Roman Polanski has been awarded £50,000 libel damages from a magazine which said he propositioned a woman shortly after his wife was murdered in 1969.
Mr Polanski denied the incident ever took place
Vanity Fair publisher Conde Nast had conceded the article was inaccurate, but said the gist of it held true.
Mr Polanski denied it ever happened and he had been "monstrously libelled".
After the verdict, he said: "It goes without saying that, whilst the whole episode is a sad one, I am obviously pleased with the jury's verdict today."
He added: "Three years of my life have been interrupted.

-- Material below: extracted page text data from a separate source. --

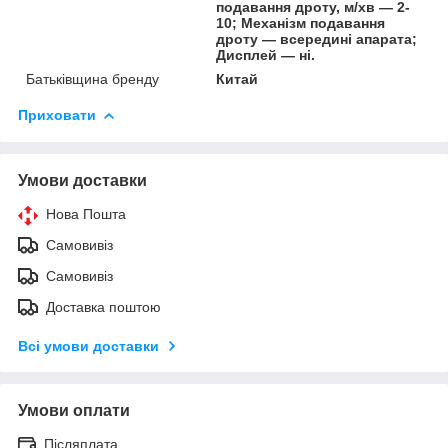
подавання дроту, м/хв — 2-
10; Механізм подавання
дроту — всередині апарата;
Дисплей — ні.
Батьківщина бренду
Китай
Приховати
Умови доставки
Нова Пошта
Самовивіз
Самовивіз
Доставка поштою
Всі умови доставки
Умови оплати
Післяплата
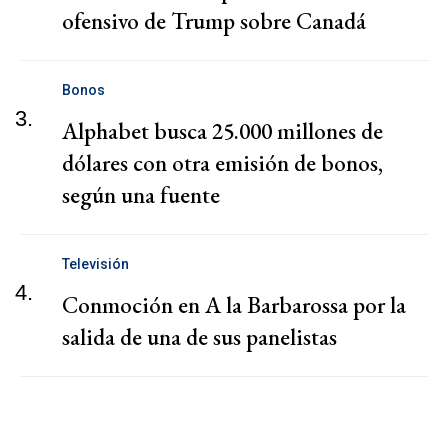
ofensivo de Trump sobre Canadá
Bonos
3.
Alphabet busca 25.000 millones de
dólares con otra emisión de bonos,
según una fuente
Televisión
4.
Conmoción en A la Barbarossa por la
salida de una de sus panelistas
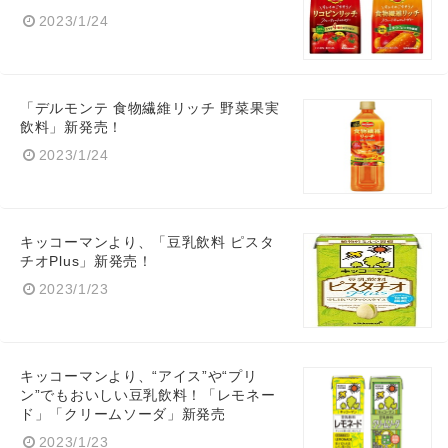
2023/1/24
Japanese
「デルモンテ 食物繊維リッチ 野菜果実
飲料」新発売！
2023/1/24
English
キッコーマンより、「豆乳飲料 ピスタ
チオPlus」新発売！
2023/1/23
キッコーマンより、“アイス”や“プリ
ン”でもおいしい豆乳飲料！「レモネー
ド」「クリームソーダ」新発売
2023/1/23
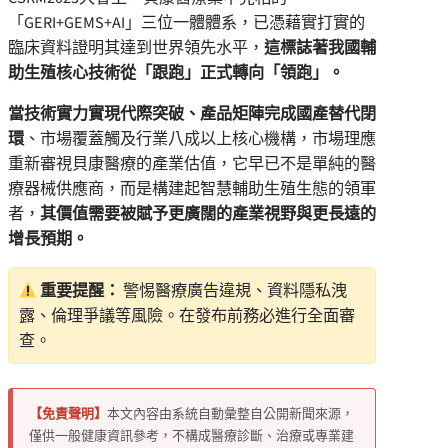
「GERI+GEMS+AI」三位一體體系，已憑藉實打實的
臨床資料證明其達到世界領先水平，
這標誌著我國輔
助生殖核心技術從「跟跑」正式轉向「領跑」。
當技術實力實現代際突破、產品矩陣完成國產替代閉
環
、市場覆蓋觸及行業八成以上核心機構，市場理應
重新審視貝康醫療的產業估值，它早已不是單純的醫
療器械供應商，而是構建起智慧輔助生殖生態的領軍
者，
其價值需要被賦予更廣闊的產業視野與更長遠的
增長預期。
重要提醒：
警惕醫療廣告違規、資料隱私洩
露、倫理爭議等風險。在發布前務必進行全面審
查。
【免責聲明】
本文內容由系統自動彙整自公開新聞來源，
僅供一般健康資訊參考，不構成醫療診斷、治療或專業建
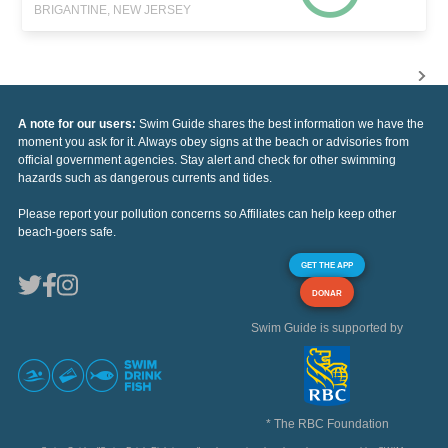
BRIGANTINE, NEW JERSEY
A note for our users:
Swim Guide shares the best information we have the
moment you ask for it. Always obey signs at the beach or advisories from
official government agencies. Stay alert and check for other swimming
hazards such as dangerous currents and tides.
Please report your pollution concerns so Affiliates can help keep other
beach-goers safe.
GET THE APP
DONAR
Swim Guide is supported by
* The RBC Foundation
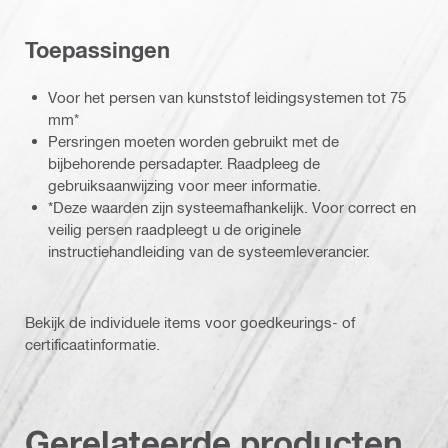
Toepassingen
Voor het persen van kunststof leidingsystemen tot 75
mm*
Persringen moeten worden gebruikt met de
bijbehorende persadapter. Raadpleeg de
gebruiksaanwijzing voor meer informatie.
*Deze waarden zijn systeemafhankelijk. Voor correct en
veilig persen raadpleegt u de originele
instructiehandleiding van de systeemleverancier.
Bekijk de individuele items voor goedkeurings- of
certificaatinformatie.
Gerelateerde producten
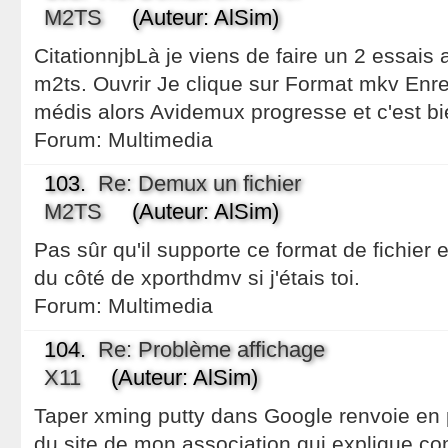
M2TS
(Auteur: AlSim)
CitationnjbLà je viens de faire un 2 essais a
m2ts. Ouvrir Je clique sur Format mkv Enr
médis alors Avidemux progresse et c'est bi
Forum:
Multimedia
103.
Re: Demux un fichier
M2TS
(Auteur: AlSim)
Pas sûr qu'il supporte ce format de fichier 
du côté de xporthdmv si j'étais toi.
Forum:
Multimedia
104.
Re: Problème affichage
X11
(Auteur: AlSim)
Taper xming putty dans Google renvoie en 
du site de mon association qui explique c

Three years within which I have had no choice but to relive the horrible events of August 1969, the murders of my wife, my unborn child and my friends.
"Many untruths have been published about me, most of which I have ignored, but the allegations printed in the July 2002 edition of Vanity Fair could not go unchallenged."
Graydon Carter, editor of Vanity Fair, was also in court
Mr Polanski had testified in Paris, amid fears that if he entered the UK he would face extradition to the US, where he is still required to face sentencing for child sex charges.
Outside court, Vanity Fair editor Graydon Carter said: "I find it amazing that a man who lives in France can sue a magazine that is published in America in a British courtroom.
"As a father of four children, one of whom is a 12-year-old daughter, I find it equally outrageous that this story is considered defamatory, given the fact that Mr Polanski cannot be here because he slept with a 13-year-old girl a quarter of a century ago."
Mr Polanski's pregnant wife was murdered by Charles Manson's cult followers at the couple's home in California.
Vanity Fair had claimed the director made sexual advances to a woman at a New York restaurant on the way to Ms Tate's funeral.
But Mr Polanski told the High Court he had been libelled "for the sake of a lurid anecdote".
The magazine unsuccessfully argued the incident did happen, although it admitted it had got its dates wrong.
Harper's Magazine editor Lewis Lapham, who was the source of the story, testified he had witnessed Mr Polanski talking to model Beate Telle in a "forward way".
He said: "At one point he had his hand on her leg and said to her 'I can put you in movies. I can make you the next Sharon Tate'. "
Conde Nast was ordered to pay £175,000 costs within 14 days, and faces a legal bill which could top £1m.